2573 Background: Atezolizumab, a programmed death ligand 1 (PD-L1) inhibitor, prolonged overall survival (OS) compared with docetaxel among patients with previously treated advanced non–small-cell lung cancer (NSCLC) in two independent multicentre, randomized trials (POPLAR and OAK). We conducted a combined analysis of the two trials to evaluate its efficacy and genomic biomarkers, and to further developed a novel predictive clinicopathologic-genomic nomogram of immunotherapy in NSCLC. Methods: Patients (N = 1,137) with stage IIIB/IV NSCLC and disease progression after previously platinum-based chemotherapy were randomly assigned (1:1) to receive atezolizumab (1200 mg/kg every 3 weeks) or docetaxel (75 mg/m2 every 3 weeks). The primary endpoint was OS. We applied a two-stage meta-analysis of pooled individual patient data in the intention-to-treat population. In OAK trial, patients treated with atezolizumab were randomly assigned (1:1) to the training group or the validation group to develop a predictive clinicopathologic-genomic nomogram of immunotherapy. POPLAR and OAK were registered with ClinicalTrials.gov, numbers NCT02008227 and NCT01903993. Results: In the pooled analysis, the median overall survival was 13.49 months (95% confidence interval [CI], 11.95 to 15.22) with atezolizumab versus 9.66 months (95% CI, 8.73 to 10.70) with docetaxel. The risk of death was 28% lower with atezolizumab than with docetaxel (hazard ratio [HR], 0.72; 95% CI, 0.62 to 0.83; P < 0.001).
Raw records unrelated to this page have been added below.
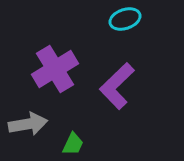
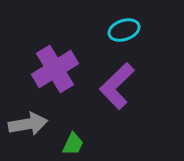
cyan ellipse: moved 1 px left, 11 px down
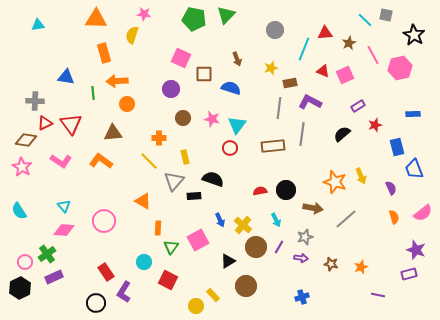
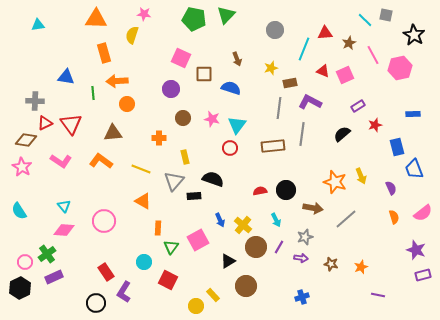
yellow line at (149, 161): moved 8 px left, 8 px down; rotated 24 degrees counterclockwise
purple rectangle at (409, 274): moved 14 px right, 1 px down
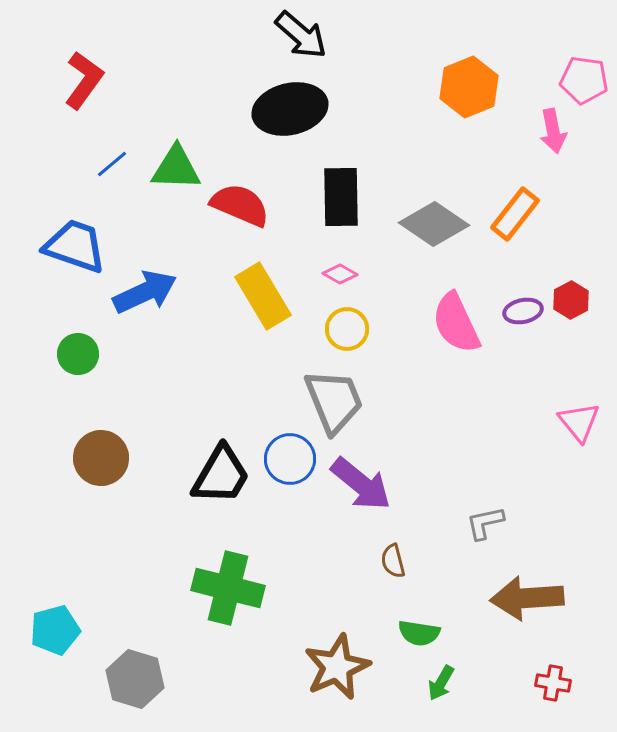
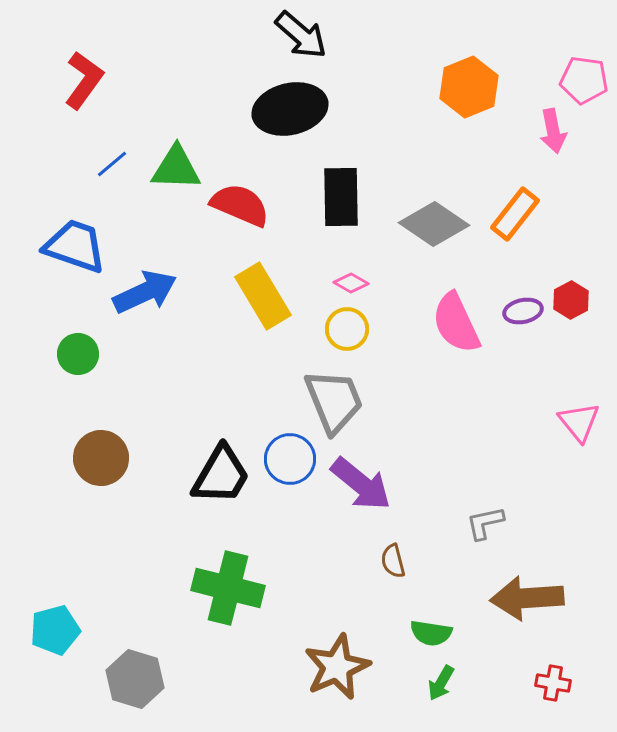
pink diamond: moved 11 px right, 9 px down
green semicircle: moved 12 px right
The race, sex, tumor histology, eastern cooperative oncology group performance status, PD-L1 expression, and especially pretreatment mutation (TP53, DNMT3A and KEAP1) were significantly associated with OS, and were used for the development of the predictive nomogram. The clinical use of the nomogram showed a closer association with 3-year OS than the blood-based tumor mutational burden (bTMB) or PD-L1 expression alone (nomogram, AUC = 0.818; bTMB, AUC = 0.701; PD-L1, AUC = 0.526) among NSCLC patients who had received atezolizumab. The superior predictability of the nomogram was further confirmed in the validation and entire OAK cohorts. Conclusions: Among patients with advanced, previously treated NSCLC, OS was significantly better with atezolizumab than with docetaxel. Furthermore, we constructed a novel and powerful clinicopathologic-genomic nomogram for personalized immunotherapy options.